So apparently when there’s a chance you might have chemo or a big surgery in your future, they want you to get your teeth checked out to be sure you’re not hiding a bacteria bomb that can go off when you’re recovering from being cut open or when your immune system is suppressed.
I knew about this ahead of time because when I got the scary radiology report that said ” >95% chance of malignancy,” I immediately came down with a nasty fevery cold for two days, so all I had to do was lie in bed and go to Google med school to look up worst case scenarios. When my mom came down before the biopsy she pressed the dentist issue and I made an appointment for Tuesday morning.
What this means is that less than 2 hours after getting the you-have-cancer call, I was in a dentist’s waiting room, filling out a medical update form and checking the cancer box for the first of what will be many times in my life, then bursting into totally uncharacteristic tears when answering the hygienist’s question of when this happened with “Oh, about an hour ago. GAAAAHHH.” (Not my proudest moment. I’m not a cryer.)
Flash forward to me here on Friday recovering from having a vigorous and somewhat tearful cleaning on Tuesday, my first two fillings in 10 years on Wednesday, and then my wisdom tooth out on Thursday, the latter of which I’d put off for at least a dozen years. So here’s how super glam I look today…

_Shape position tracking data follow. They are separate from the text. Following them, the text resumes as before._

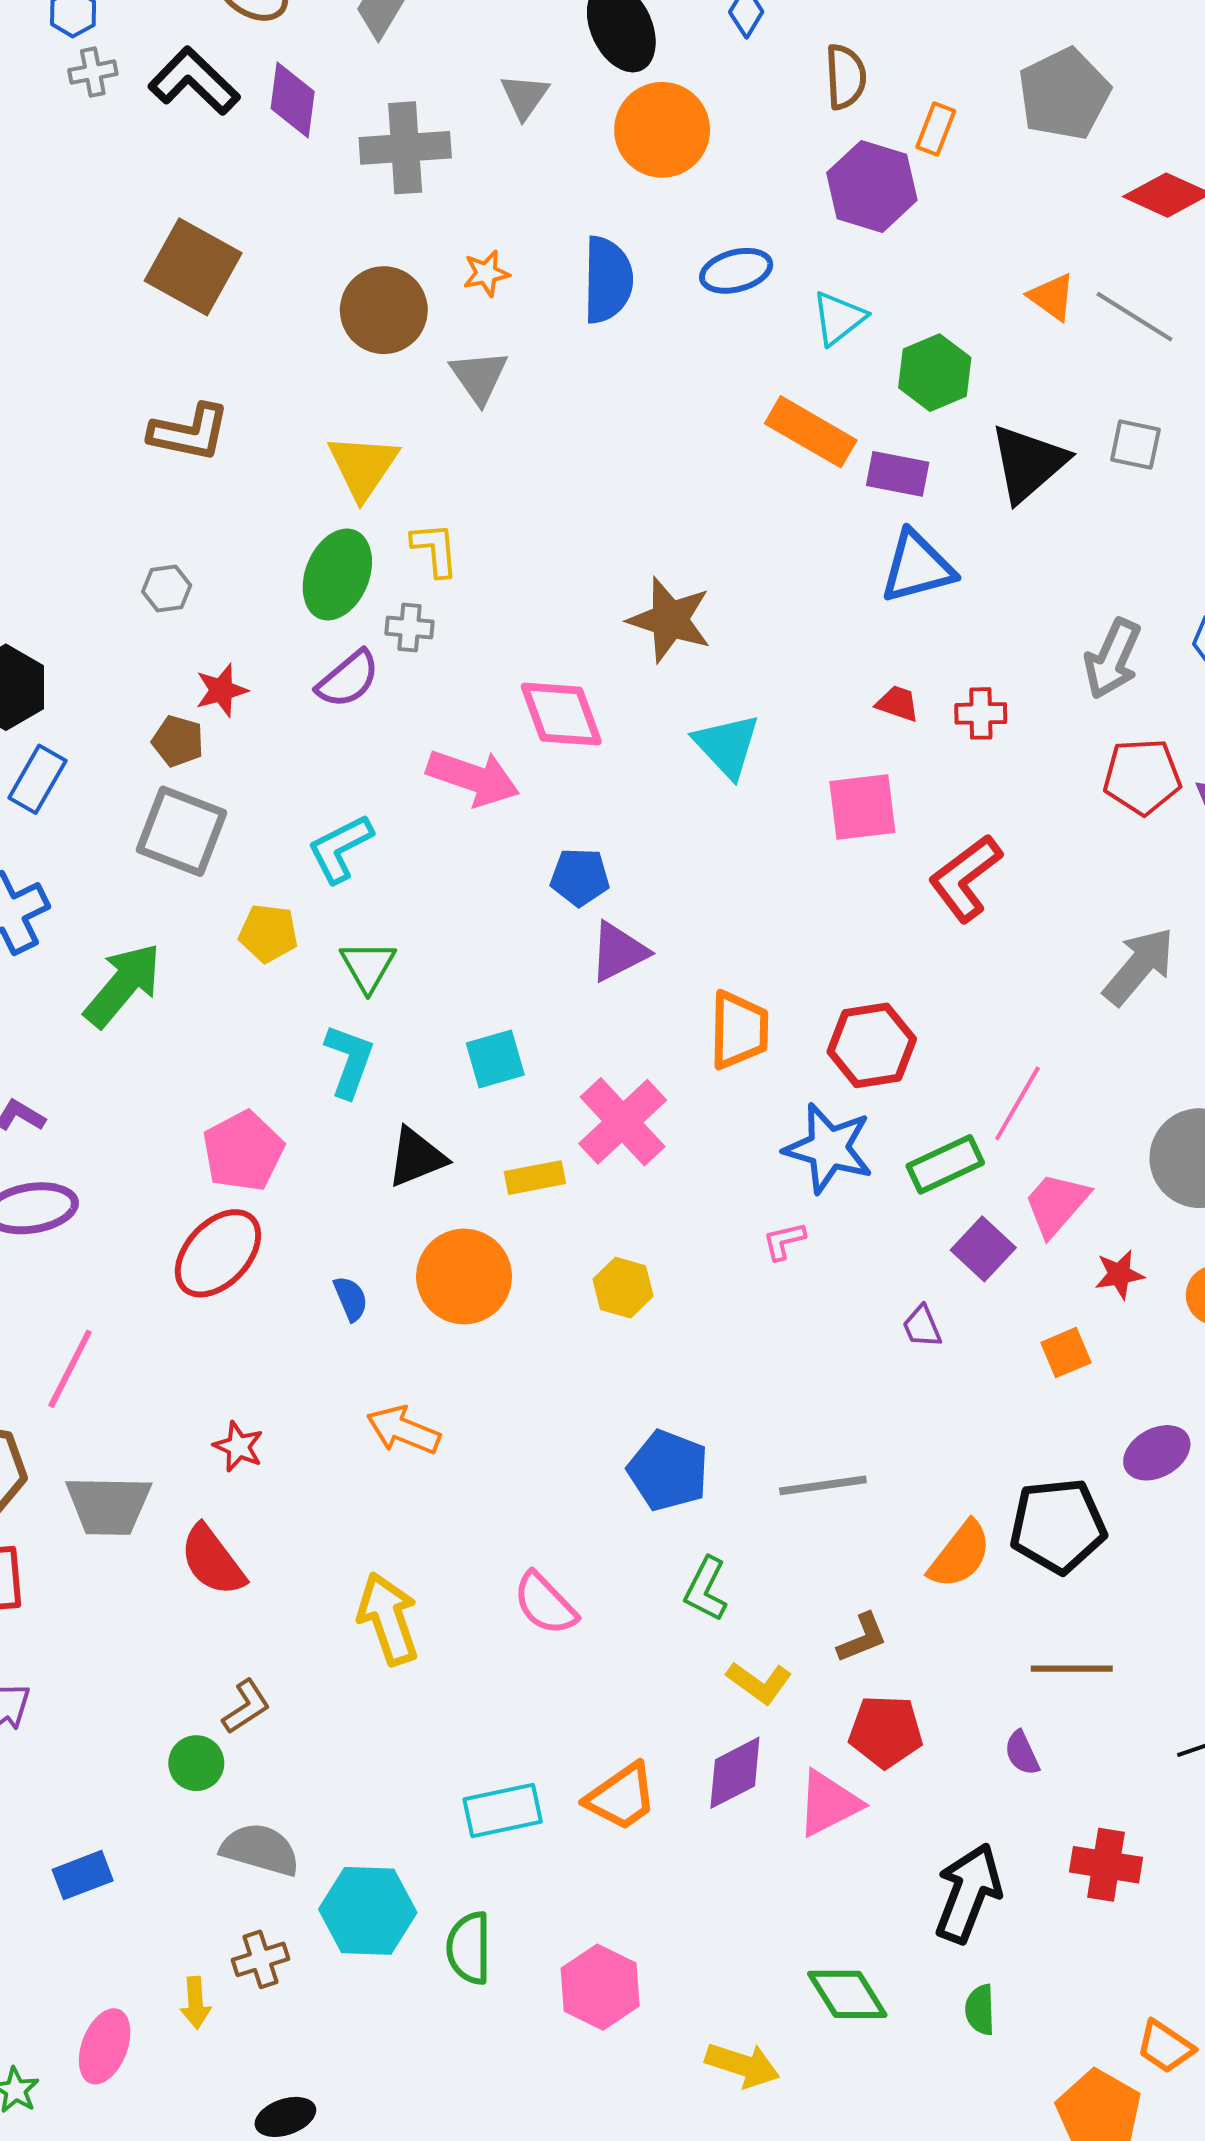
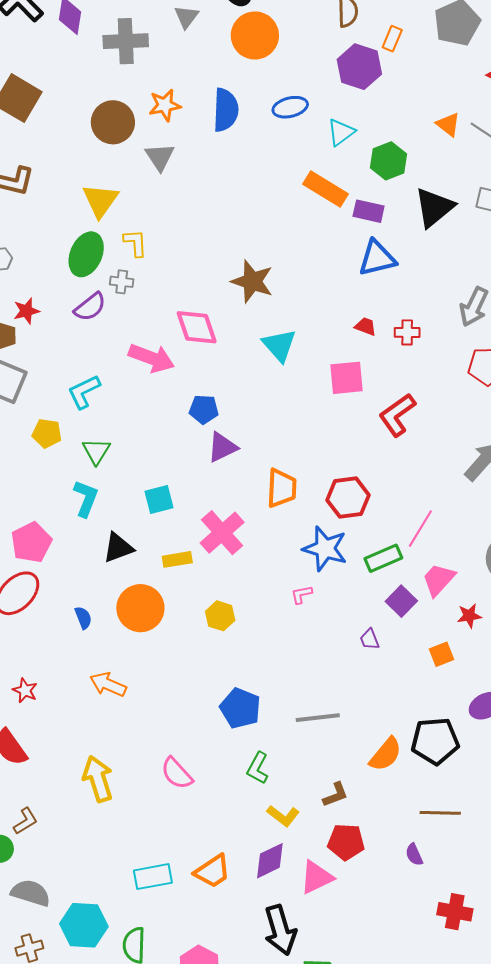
orange star: (486, 273) -> (165, 105), size x1.4
black arrow: (968, 1893) -> (280, 930), moved, turned 141

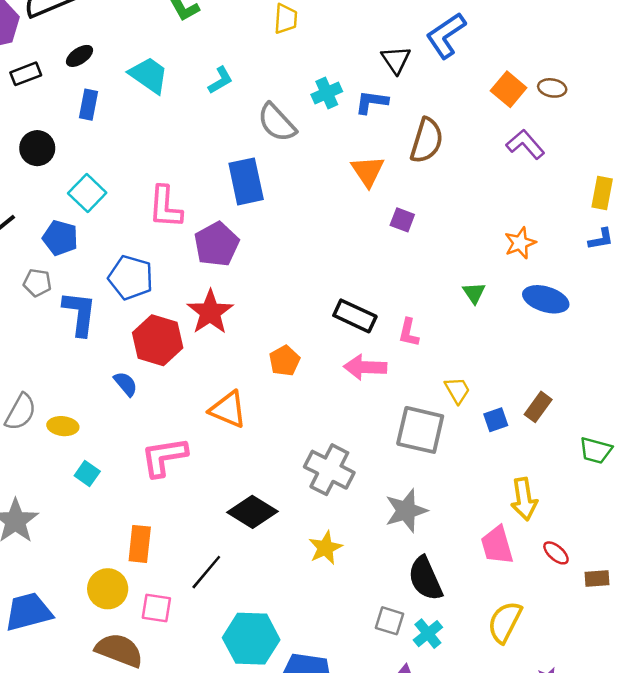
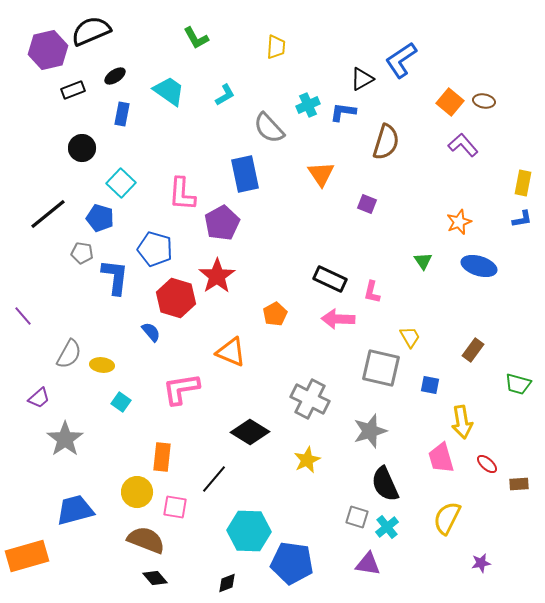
black triangle: (396, 60) -> (362, 79), turned 35
orange triangle: (368, 171) -> (321, 174), moved
blue square: (496, 420) -> (430, 385), moved, turned 30

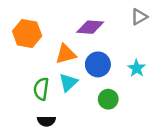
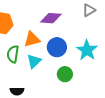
cyan star: (137, 68) -> (87, 50), size x1.5
green semicircle: (41, 89) -> (13, 54), moved

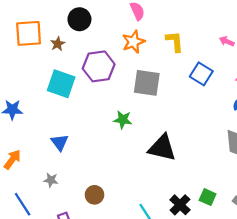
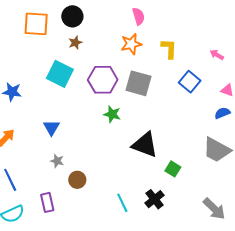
black circle: (79, 19) -> (72, 16), moved
brown star: (58, 44) -> (75, 43), moved
purple hexagon: (99, 66) -> (103, 80), moved
gray star: (51, 180) -> (57, 161), moved
green square: (208, 197) -> (173, 169), moved

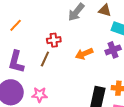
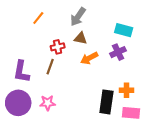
brown triangle: (105, 10) -> (80, 38), moved
orange line: (16, 25) -> (38, 18), moved

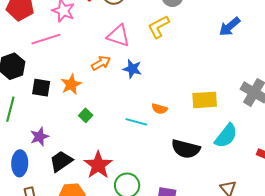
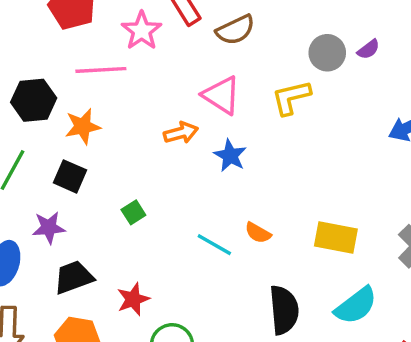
orange star: (71, 84) -> (83, 126), moved
black square: (41, 88) -> (70, 176), moved
black semicircle: (186, 149) -> (284, 310), turned -124
red star: (98, 165) -> (133, 299), size x0.7

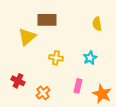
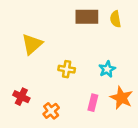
brown rectangle: (47, 20) -> (87, 17), moved
yellow semicircle: (97, 24) -> (116, 19), moved
orange star: (102, 94) -> (121, 98), moved

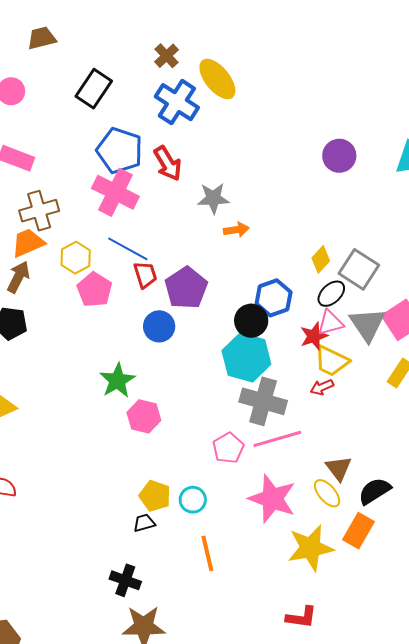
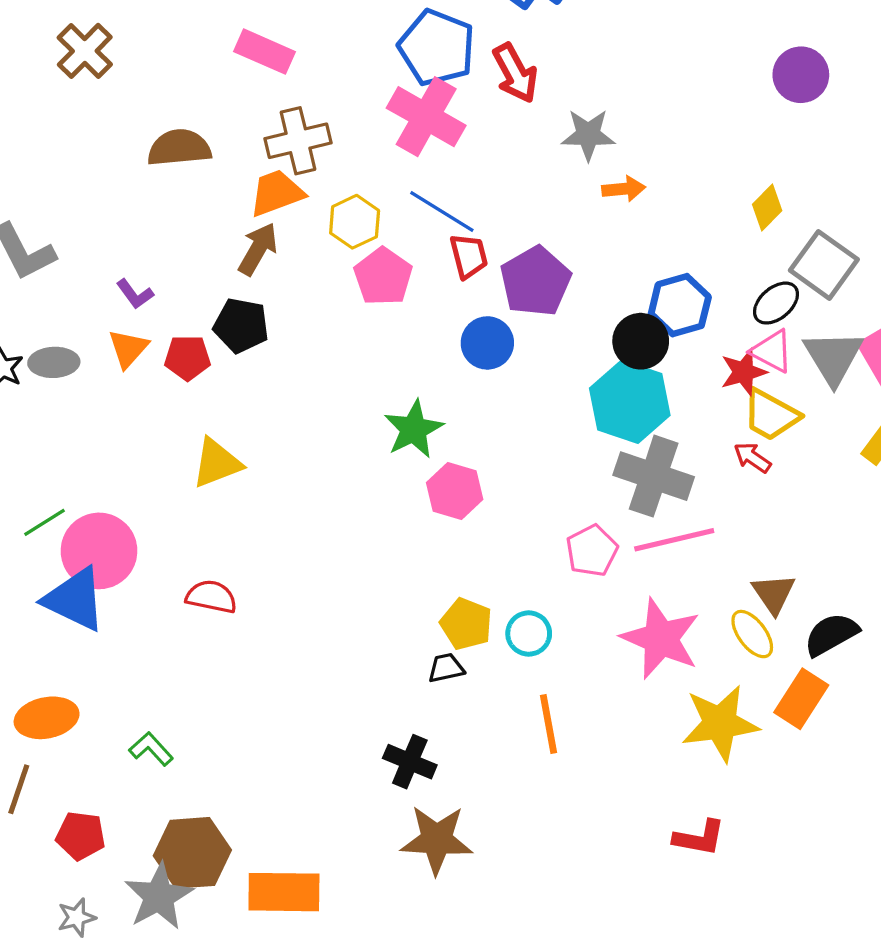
yellow diamond: (321, 259) -> (767, 207), moved
pink triangle: (330, 323) -> (772, 351), turned 40
red arrow: (322, 387) -> (752, 458), turned 55

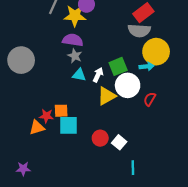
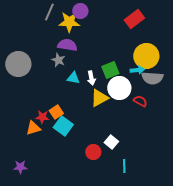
gray semicircle: (139, 31) -> (152, 78), moved
gray star: (75, 56) -> (58, 60), moved
white arrow: (98, 75) -> (91, 78), turned 144
red semicircle: (150, 99) -> (140, 101), turned 88
orange square: (61, 111) -> (56, 112), turned -32
cyan square: (69, 125) -> (63, 126), turned 36
red circle: (100, 138) -> (93, 152), moved

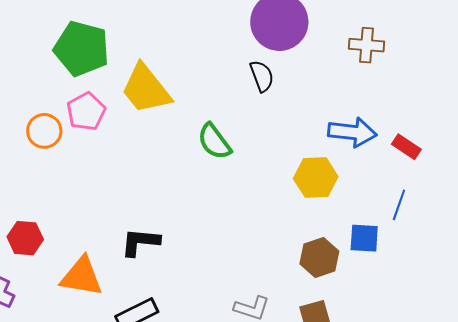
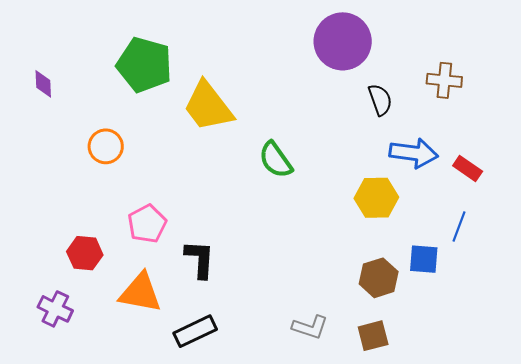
brown cross: (367, 45) -> (444, 80), moved
black semicircle: (262, 76) -> (380, 100), moved
pink pentagon: (86, 112) -> (147, 224), moved
black L-shape: (140, 242) -> (200, 259), turned 87

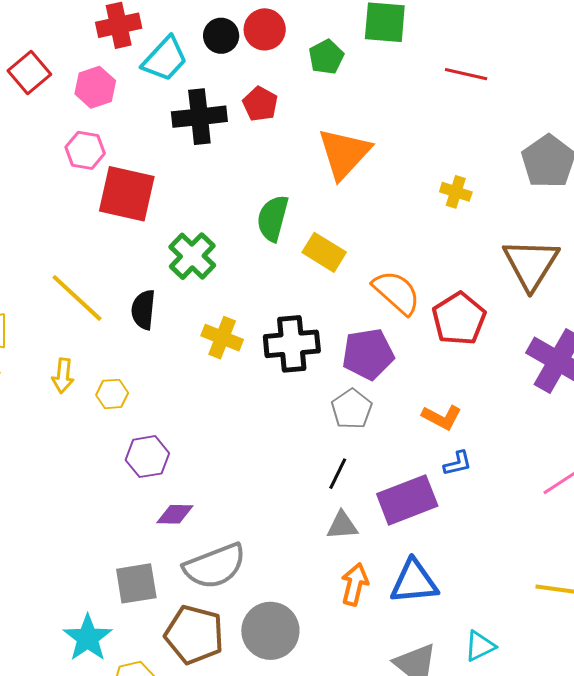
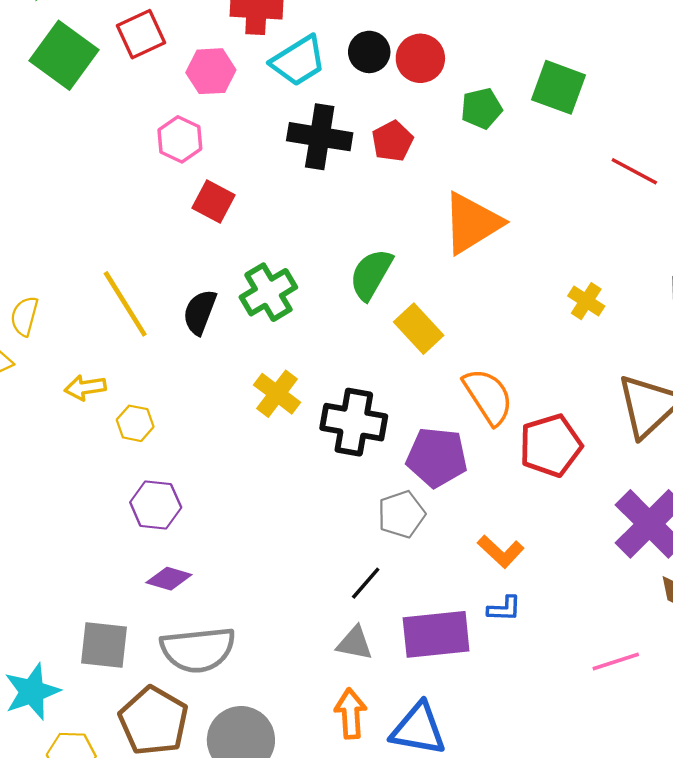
red square: (127, 194) -> (214, 201), size x0.6
black semicircle: (143, 310) -> (200, 312), moved
yellow arrow: (63, 376) -> (85, 388), turned 60
orange arrow: (355, 584) -> (351, 714), turned -33

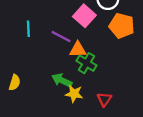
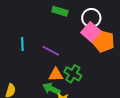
pink square: (84, 16) -> (91, 32), moved
orange triangle: (78, 50) -> (56, 75), moved

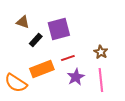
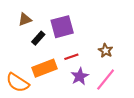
brown triangle: (23, 22) -> (25, 19), turned -40
pink line: (101, 80) -> (106, 80), turned 45

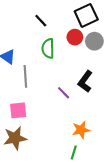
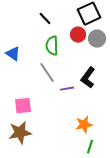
gray line: (25, 76) -> (47, 73), moved, turned -30
purple line: (64, 93) -> (67, 89), turned -56
green line: (74, 153) -> (90, 147), moved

My experience with general anesthesia was a trip in itself. I think I fought it too hard and I think I watch too much dystopian sci-fi. Everyone was like “Oh it’s just a little nap and you wake up and it’s over!”
Nope.
Not in Kate-land.
Apparently I’m such a control freak that I was fighting to remain conscious the whole time and never really went out. I felt like I put on these goggles and suddenly sunk/fell backward into a super fast-moving black & white über-modern network of what I somehow knew were my neural pathways manifested as a techno-maze below a city or something, and I was zipping down and around and through the tunnels like I was in Tron. I could hear the sounds of the surgery but hugely amplified. It was like an overly-loud banging/sawing/cracking/drilling industrial-sounding movie soundtrack.
A comparison would be part Black Mirror, part Tron, with some Fritz Lang ala Metropolis thrown in there for good (read: terrifying) measure. Then it was over and I emerged and felt terrible and nauseous and delirious, and I somehow made it home and back to my couch, where I’ve been for the last 24 hours. I’m just changing gauze and ice and and eating vanilla ice cream whenever I have to take a pill. And trying to get some work done, which is a hoot on the Percocet. My work accounts are just lucky that I pre-write the posts.
This process is so strange.
But I’m glad I no longer have a “bacteria bomb” to worry about…right?